When the six member states of the Shanghai Co-operation Organisation (SCO) gather in Beijing for the group's annual summit tomorrow, they are expected to push an agenda showing the bloc is becoming more united and able to cast a larger influence on global affairs.
Since the organisation's establishment 11 years ago, its members - China, Russia, Uzbekistan, Kazakhstan, Kyrgyzstan and Tajikistan - have been clear about their desire to distance the group from any alliance with Nato.
And analysts say the SCO, which focuses largely on security-related concerns in Central Asia, is likely this week to discuss the recent US-led Nato missile defence facilities in Europe that Moscow says could intercept all missiles launched from Russia.

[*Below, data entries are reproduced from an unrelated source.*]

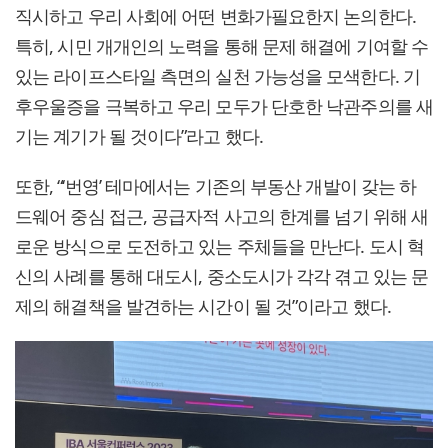
직시하고 우리 사회에 어떤 변화가필요한지 논의한다.
특히, 시민 개개인의 노력을 통해 문제 해결에 기여할 수
있는 라이프스타일 측면의 실천 가능성을 모색한다. 기
후우울증을 극복하고 우리 모두가 단호한 낙관주의를 새
기는 계기가 될 것이다”라고 했다.
또한, “‘번영’ 테마에서는 기존의 부동산 개발이 갖는 하
드웨어 중심 접근, 공급자적 사고의 한계를 넘기 위해 새
로운 방식으로 도전하고 있는 주체들을 만난다. 도시 혁
신의 사례를 통해 대도시, 중소도시가 각각 겪고 있는 문
제의 해결책을 발견하는 시간이 될 것”이라고 했다.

'The SCO believes the Nato initiative will affect regional security, and this is expected to be an agenda item for the annual summit,' said Li Xing , an expert in international affairs at Beijing Normal University.
The SCO has previously been used as a platform for criticising the West. Iranian President Mahmoud Ahmadinejad, whose country acts as an observer in the SCO, has made verbal attacks at the summit against the US, whose application for observer status in the bloc was rejected in 2006.
Xing Guangcheng , an expert on Russian affairs at the Chinese Academy of Social Sciences, pointed to membership requests from observer nations such as India and Pakistan as evidence of the SCO's growing prominence in recent years.